Try it: Return copies of the lines below that mention "will".

Data in this exercise:
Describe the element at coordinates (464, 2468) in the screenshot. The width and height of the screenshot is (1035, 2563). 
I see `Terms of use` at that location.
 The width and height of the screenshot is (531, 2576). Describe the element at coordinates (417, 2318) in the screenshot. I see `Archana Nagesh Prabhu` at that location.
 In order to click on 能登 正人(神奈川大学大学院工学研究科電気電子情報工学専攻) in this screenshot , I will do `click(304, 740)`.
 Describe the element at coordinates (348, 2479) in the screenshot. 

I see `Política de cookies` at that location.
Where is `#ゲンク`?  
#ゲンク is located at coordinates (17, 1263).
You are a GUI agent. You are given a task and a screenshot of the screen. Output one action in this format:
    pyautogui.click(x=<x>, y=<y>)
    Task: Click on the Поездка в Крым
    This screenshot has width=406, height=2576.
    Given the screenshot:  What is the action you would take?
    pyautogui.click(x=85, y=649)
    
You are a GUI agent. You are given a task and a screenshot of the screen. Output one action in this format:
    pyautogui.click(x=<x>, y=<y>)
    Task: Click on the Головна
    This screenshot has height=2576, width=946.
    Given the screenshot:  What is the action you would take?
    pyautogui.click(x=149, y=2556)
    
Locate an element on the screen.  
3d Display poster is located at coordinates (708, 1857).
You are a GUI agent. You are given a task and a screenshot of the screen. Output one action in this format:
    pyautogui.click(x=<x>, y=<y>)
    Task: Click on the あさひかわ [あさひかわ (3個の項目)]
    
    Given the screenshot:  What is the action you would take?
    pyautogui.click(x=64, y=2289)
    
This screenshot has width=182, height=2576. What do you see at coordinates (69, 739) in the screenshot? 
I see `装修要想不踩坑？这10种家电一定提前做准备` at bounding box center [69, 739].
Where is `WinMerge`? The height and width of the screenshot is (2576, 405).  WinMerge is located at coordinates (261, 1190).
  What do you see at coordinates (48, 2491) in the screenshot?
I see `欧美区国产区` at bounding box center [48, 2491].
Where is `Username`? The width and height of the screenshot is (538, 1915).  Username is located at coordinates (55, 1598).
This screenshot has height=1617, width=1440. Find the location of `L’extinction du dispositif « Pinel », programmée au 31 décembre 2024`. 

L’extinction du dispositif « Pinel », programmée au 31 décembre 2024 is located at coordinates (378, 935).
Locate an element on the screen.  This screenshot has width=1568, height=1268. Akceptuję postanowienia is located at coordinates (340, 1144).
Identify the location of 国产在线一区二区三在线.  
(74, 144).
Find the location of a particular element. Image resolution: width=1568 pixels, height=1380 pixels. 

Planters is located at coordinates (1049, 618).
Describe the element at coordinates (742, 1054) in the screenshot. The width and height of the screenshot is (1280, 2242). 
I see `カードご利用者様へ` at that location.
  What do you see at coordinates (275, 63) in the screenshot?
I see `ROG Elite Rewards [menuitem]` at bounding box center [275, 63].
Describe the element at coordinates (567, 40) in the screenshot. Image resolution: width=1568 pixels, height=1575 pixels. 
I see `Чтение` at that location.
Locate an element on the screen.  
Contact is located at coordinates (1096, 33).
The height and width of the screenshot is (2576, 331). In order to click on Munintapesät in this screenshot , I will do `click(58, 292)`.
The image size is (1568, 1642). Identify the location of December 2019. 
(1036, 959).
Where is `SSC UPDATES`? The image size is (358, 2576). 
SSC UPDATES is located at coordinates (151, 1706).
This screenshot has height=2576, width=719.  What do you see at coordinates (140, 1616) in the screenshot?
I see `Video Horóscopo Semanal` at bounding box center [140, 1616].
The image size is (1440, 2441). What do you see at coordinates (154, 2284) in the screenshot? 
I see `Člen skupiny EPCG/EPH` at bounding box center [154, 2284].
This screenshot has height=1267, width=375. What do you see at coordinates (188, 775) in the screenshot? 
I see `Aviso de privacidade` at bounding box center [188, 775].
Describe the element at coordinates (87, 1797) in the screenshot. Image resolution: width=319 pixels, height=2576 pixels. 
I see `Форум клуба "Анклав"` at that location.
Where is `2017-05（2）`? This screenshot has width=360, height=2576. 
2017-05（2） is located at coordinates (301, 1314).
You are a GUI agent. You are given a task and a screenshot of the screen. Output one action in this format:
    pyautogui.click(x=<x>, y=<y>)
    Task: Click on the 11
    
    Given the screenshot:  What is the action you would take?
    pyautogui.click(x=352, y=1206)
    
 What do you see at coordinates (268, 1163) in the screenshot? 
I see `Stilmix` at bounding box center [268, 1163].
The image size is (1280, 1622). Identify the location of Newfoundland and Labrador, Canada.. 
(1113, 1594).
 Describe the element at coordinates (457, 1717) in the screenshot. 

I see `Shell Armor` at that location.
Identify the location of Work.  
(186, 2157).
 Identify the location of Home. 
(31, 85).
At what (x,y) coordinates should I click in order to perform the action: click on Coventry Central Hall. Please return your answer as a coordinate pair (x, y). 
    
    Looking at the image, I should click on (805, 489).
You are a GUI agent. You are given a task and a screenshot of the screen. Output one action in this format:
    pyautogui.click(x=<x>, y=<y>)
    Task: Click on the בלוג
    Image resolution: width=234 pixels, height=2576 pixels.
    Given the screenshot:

Reply:
 In order to click on 能登 正人(神奈川大学大学院工学研究科電気電子情報工学専攻) in this screenshot , I will do `click(304, 740)`.
The height and width of the screenshot is (2576, 331). In order to click on Munintapesät in this screenshot , I will do `click(58, 292)`.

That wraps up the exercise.